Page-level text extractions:
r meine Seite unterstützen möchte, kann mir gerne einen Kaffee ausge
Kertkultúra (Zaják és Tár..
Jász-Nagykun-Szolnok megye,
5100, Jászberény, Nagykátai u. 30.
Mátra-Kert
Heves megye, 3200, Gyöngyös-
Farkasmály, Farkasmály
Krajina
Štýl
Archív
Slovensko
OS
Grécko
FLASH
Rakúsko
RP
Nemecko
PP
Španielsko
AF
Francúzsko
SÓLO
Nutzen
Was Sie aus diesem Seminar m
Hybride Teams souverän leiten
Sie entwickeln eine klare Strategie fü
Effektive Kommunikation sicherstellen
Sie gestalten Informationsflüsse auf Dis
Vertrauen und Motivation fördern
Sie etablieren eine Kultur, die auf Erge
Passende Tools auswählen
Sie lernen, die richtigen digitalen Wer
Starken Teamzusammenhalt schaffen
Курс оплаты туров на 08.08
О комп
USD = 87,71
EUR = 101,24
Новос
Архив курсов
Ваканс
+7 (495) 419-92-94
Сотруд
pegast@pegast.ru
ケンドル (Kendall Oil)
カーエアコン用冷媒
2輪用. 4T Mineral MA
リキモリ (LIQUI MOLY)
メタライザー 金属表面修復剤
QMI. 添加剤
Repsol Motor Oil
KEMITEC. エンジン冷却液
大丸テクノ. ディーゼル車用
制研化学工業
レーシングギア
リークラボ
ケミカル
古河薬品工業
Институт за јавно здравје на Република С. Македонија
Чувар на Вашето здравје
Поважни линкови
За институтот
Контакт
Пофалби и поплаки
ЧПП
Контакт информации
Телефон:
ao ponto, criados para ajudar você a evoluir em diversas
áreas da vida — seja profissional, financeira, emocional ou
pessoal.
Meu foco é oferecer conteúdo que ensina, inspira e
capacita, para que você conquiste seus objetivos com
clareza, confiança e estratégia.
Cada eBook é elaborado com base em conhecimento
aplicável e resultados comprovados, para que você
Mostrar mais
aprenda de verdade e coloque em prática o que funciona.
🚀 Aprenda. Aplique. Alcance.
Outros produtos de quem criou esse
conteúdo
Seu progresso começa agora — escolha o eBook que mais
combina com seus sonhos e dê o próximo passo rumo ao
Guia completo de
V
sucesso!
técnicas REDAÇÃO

Task instructions =>
Go through the data above and copy all of it exactly.

Response area =>
r meine Seite unterstützen möchte, kann mir gerne einen Kaffee ausge
Kertkultúra (Zaják és Tár..
Jász-Nagykun-Szolnok megye,
5100, Jászberény, Nagykátai u. 30.
Mátra-Kert
Heves megye, 3200, Gyöngyös-
Farkasmály, Farkasmály
Krajina
Štýl
Archív
Slovensko
OS
Grécko
FLASH
Rakúsko
RP
Nemecko
PP
Španielsko
AF
Francúzsko
SÓLO
Nutzen
Was Sie aus diesem Seminar m
Hybride Teams souverän leiten
Sie entwickeln eine klare Strategie fü
Effektive Kommunikation sicherstellen
Sie gestalten Informationsflüsse auf Dis
Vertrauen und Motivation fördern
Sie etablieren eine Kultur, die auf Erge
Passende Tools auswählen
Sie lernen, die richtigen digitalen Wer
Starken Teamzusammenhalt schaffen
Курс оплаты туров на 08.08
О комп
USD = 87,71
EUR = 101,24
Новос
Архив курсов
Ваканс
+7 (495) 419-92-94
Сотруд
pegast@pegast.ru
ケンドル (Kendall Oil)
カーエアコン用冷媒
2輪用. 4T Mineral MA
リキモリ (LIQUI MOLY)
メタライザー 金属表面修復剤
QMI. 添加剤
Repsol Motor Oil
KEMITEC. エンジン冷却液
大丸テクノ. ディーゼル車用
制研化学工業
レーシングギア
リークラボ
ケミカル
古河薬品工業
Институт за јавно здравје на Република С. Македонија
Чувар на Вашето здравје
Поважни линкови
За институтот
Контакт
Пофалби и поплаки
ЧПП
Контакт информации
Телефон:
ao ponto, criados para ajudar você a evoluir em diversas
áreas da vida — seja profissional, financeira, emocional ou
pessoal.
Meu foco é oferecer conteúdo que ensina, inspira e
capacita, para que você conquiste seus objetivos com
clareza, confiança e estratégia.
Cada eBook é elaborado com base em conhecimento
aplicável e resultados comprovados, para que você
Mostrar mais
aprenda de verdade e coloque em prática o que funciona.
🚀 Aprenda. Aplique. Alcance.
Outros produtos de quem criou esse
conteúdo
Seu progresso começa agora — escolha o eBook que mais
combina com seus sonhos e dê o próximo passo rumo ao
Guia completo de
V
sucesso!
técnicas REDAÇÃO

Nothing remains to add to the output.